Below-target posaconazole concentrations were significantly more frequent in PPI users, graft-versus-host disease, and diarrhea. TDM seemed to be a helpful tool to identify low concentrations and to optimize posaconazole treatment.
泊沙康唑用于预防和治疗侵袭性真菌感染。基于药代动力学-药效学数据,为每个适应证提出了最低血清浓度,例如,预防用 >0.5-0.7mg/L,一线治疗用 >1.0mg/L。已确定几种药物和合并症会阻碍达到目标浓度。有人推测,应监测合用药物或合并症的患者的泊沙康唑浓度。
如果 2009 年 6 月至 2010 年 5 月期间在我院至少测量过 1 次泊沙康唑血清浓度,我们将回顾性分析年龄≥18 岁的患者。采用经验证的液相色谱-串联质谱分析方法测量血清泊沙康唑浓度。根据(电子)病历,回顾性收集患者特征、基础疾病、合并用药、合并症和治疗药物监测(TDM)干预措施。

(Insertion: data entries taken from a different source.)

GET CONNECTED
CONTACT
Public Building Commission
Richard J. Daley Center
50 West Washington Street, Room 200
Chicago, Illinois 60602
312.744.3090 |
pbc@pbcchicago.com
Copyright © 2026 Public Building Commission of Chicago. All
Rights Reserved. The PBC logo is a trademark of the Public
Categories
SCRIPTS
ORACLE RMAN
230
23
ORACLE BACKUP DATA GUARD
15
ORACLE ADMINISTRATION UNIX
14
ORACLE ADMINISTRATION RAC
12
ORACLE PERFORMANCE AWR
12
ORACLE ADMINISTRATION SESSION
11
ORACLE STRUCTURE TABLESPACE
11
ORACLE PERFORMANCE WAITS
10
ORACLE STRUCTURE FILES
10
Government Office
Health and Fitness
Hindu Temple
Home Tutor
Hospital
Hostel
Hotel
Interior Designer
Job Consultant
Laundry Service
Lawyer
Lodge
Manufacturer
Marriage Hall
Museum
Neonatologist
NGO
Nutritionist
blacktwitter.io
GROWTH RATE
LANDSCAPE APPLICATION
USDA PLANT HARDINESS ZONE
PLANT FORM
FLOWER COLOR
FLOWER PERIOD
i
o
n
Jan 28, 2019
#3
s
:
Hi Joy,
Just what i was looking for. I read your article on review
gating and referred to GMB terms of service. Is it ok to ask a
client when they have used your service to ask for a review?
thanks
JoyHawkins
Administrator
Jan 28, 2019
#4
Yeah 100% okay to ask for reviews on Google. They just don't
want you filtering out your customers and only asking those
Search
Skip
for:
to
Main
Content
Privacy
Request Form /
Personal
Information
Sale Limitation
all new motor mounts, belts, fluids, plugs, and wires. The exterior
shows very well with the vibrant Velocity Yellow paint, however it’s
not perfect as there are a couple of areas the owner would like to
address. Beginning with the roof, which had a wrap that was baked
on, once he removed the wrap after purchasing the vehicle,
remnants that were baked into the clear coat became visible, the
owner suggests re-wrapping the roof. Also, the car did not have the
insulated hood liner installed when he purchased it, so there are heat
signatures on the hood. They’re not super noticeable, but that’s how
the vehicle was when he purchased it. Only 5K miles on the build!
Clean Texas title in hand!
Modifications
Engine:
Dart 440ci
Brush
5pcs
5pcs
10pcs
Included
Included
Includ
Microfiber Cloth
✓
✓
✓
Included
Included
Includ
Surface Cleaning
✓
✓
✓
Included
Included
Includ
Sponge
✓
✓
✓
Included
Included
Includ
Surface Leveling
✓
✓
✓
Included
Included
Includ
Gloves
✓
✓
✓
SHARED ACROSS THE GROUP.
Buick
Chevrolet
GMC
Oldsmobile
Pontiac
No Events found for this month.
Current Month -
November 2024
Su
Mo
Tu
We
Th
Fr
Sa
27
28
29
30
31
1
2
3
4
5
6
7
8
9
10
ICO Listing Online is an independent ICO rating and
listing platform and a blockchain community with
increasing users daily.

共纳入 17 例患者,共采集 42 个泊沙康唑样本。共有 8 例患者未达到足够的泊沙康唑浓度。80%使用质子泵抑制剂(PPI)的患者未达到目标浓度,相应的中位数浓度为 0.48mg/L。PPI 的使用显著增加了血清泊沙康唑浓度低于目标值的风险(所有测量值的 P=0.04)。移植物抗宿主病和腹泻与明显低于目标值的浓度相关(所有测量值的 P=0.03 和 P<0.001)。1 例患者在低泊沙康唑浓度(0.37mg/L)时发生突破性肺曲霉病。2 例患者浓度较高(>3mg/L),但无不良反应。经 TDM 干预后,4 例患者中的 3 例(75%)通过延长剂量给药时间达到了目标浓度。
PPI 使用者、移植物抗宿主病和腹泻患者的泊沙康唑浓度显著低于目标值。TDM 似乎是一种有用的工具,可以识别低浓度并优化泊沙康唑治疗。